The next-most expensive climate events were Europe’s $20-billion drought, followed by China’s $12-billion summer of floods, insurance broker Aon says in its latest quarterly disaster report.

Death tolls were highest in the devastating back-to-back heat waves that accompanied Europe’s drought, with more than 16,000 lives lost, reports Yale University meteorologist Jeff Masters in a post for Yale Climate Connections.

Thousands more, including many children, lost their lives in the monsoon season flooding that ravaged India (1,883) and Pakistan (1,693) from July through September. 

Aon says its death counts are only approximate, and the final numbers are expected to be even higher.

“Drought damages are already US$38.4 billion globally and will surely rise,” Masters writes. “Combined with a global food crisis because of the pandemic and war in Ukraine, this was a terrible year to suffer heavy agricultural losses from extreme drought.”

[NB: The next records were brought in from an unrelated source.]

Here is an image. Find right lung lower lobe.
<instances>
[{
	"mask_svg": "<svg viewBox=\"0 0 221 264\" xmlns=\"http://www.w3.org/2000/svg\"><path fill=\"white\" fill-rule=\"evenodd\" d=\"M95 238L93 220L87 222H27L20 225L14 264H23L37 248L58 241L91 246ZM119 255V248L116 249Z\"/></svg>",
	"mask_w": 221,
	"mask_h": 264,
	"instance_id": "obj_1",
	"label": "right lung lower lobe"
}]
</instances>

That Hurricane Ian and the European drought and heat wave—both classified as “mega-disasters” for the destruction they generated—occurred in the same year is “greatly concerning,” the article states. That’s both because they illustrate an increasing trend, and because such “mega-disasters are likely to overwhelm local resources needed to respond and recover, threaten insurers with insolvency, and disrupt global supply chains.”

The shredding of all manner of safety nets was felt in the United Kingdom and Europe throughout the drought and heat waves, which together “caused significant agricultural damage, disrupted cooling systems of power plants, lowered hydropower generation, reduced shipping on several important European rivers (the Danube, Rhine, and Po), and damaged buildings as land subsided.”

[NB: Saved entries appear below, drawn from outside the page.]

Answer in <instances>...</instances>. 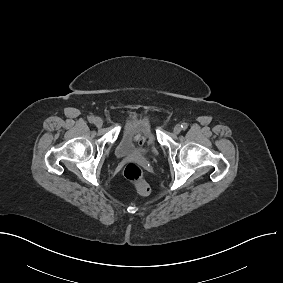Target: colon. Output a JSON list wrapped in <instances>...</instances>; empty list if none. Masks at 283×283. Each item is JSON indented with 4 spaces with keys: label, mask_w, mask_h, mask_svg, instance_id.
Returning a JSON list of instances; mask_svg holds the SVG:
<instances>
[{
    "label": "colon",
    "mask_w": 283,
    "mask_h": 283,
    "mask_svg": "<svg viewBox=\"0 0 283 283\" xmlns=\"http://www.w3.org/2000/svg\"><path fill=\"white\" fill-rule=\"evenodd\" d=\"M124 176L135 185L139 194L146 196L150 193V187L143 179V170L138 164H128L124 169Z\"/></svg>",
    "instance_id": "5ec220e1"
}]
</instances>
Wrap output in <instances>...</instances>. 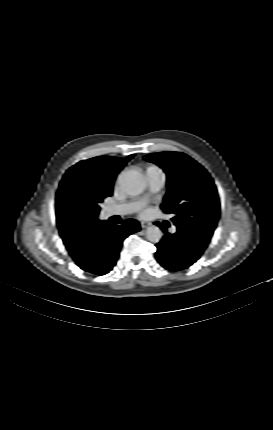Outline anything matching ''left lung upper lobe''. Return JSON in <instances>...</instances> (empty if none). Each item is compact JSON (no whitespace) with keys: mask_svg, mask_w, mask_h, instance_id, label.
Segmentation results:
<instances>
[{"mask_svg":"<svg viewBox=\"0 0 273 430\" xmlns=\"http://www.w3.org/2000/svg\"><path fill=\"white\" fill-rule=\"evenodd\" d=\"M144 158L167 174L168 191L161 209L173 215L177 227L207 247L220 215L217 189L209 173L180 152L153 153Z\"/></svg>","mask_w":273,"mask_h":430,"instance_id":"left-lung-upper-lobe-1","label":"left lung upper lobe"}]
</instances>
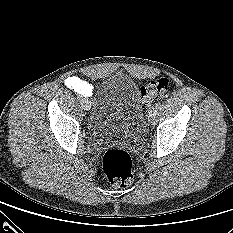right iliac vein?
<instances>
[{
  "label": "right iliac vein",
  "instance_id": "63e3f726",
  "mask_svg": "<svg viewBox=\"0 0 233 233\" xmlns=\"http://www.w3.org/2000/svg\"><path fill=\"white\" fill-rule=\"evenodd\" d=\"M81 105L85 110H89L90 106H91L88 99H83L82 102H81Z\"/></svg>",
  "mask_w": 233,
  "mask_h": 233
}]
</instances>
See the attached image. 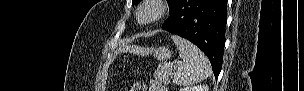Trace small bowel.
<instances>
[{
  "mask_svg": "<svg viewBox=\"0 0 304 91\" xmlns=\"http://www.w3.org/2000/svg\"><path fill=\"white\" fill-rule=\"evenodd\" d=\"M152 90L154 91H165L166 89L158 81L152 82Z\"/></svg>",
  "mask_w": 304,
  "mask_h": 91,
  "instance_id": "small-bowel-1",
  "label": "small bowel"
}]
</instances>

Record heat also played a role in the floods that ravaged Pakistan, with record springtime heat (51°C in Jacobabad on May 14) causing faster glacier melt just before the onset of a monsoon season like no other.

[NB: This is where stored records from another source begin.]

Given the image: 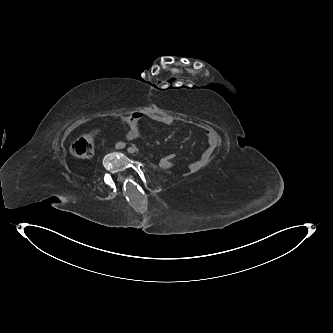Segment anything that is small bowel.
<instances>
[{
    "label": "small bowel",
    "mask_w": 333,
    "mask_h": 333,
    "mask_svg": "<svg viewBox=\"0 0 333 333\" xmlns=\"http://www.w3.org/2000/svg\"><path fill=\"white\" fill-rule=\"evenodd\" d=\"M145 118L163 125H170L173 123L172 116L168 114H160L154 111L133 113L132 115H129L122 119V123L126 129L125 137L127 139H132L141 136L140 124L141 121ZM206 137L209 140L211 138V132L207 131ZM212 152L213 148L211 144H209L208 148L202 153V155L198 159L190 161L188 163V168L192 171H197L203 168L209 163L212 156ZM159 164L160 167L163 169H171L175 165V158Z\"/></svg>",
    "instance_id": "c3829d8e"
}]
</instances>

“The country observed its wettest July (+180%) and wettest August (+243%) since records began in 1961,” writes Masters. “The rains were most intense in the southern provinces of Balochistan and Sindh, which had monthly rainfall anomalies of +450% and +307% in July, and +590% and +726% in August.”

The Aon report docent at least 75 glacial lake outburst floods and 90 flash flood incidents between June and September, arising from heavy glacier melting in Gilgit-Baltistan and Khyber Pakhtunkhwa, northern Pakistan, he adds.

Aon said 20% of the nearly 1,700 deaths it attributed to flooding in Pakistan were caused by subsequent disease and malnutrition.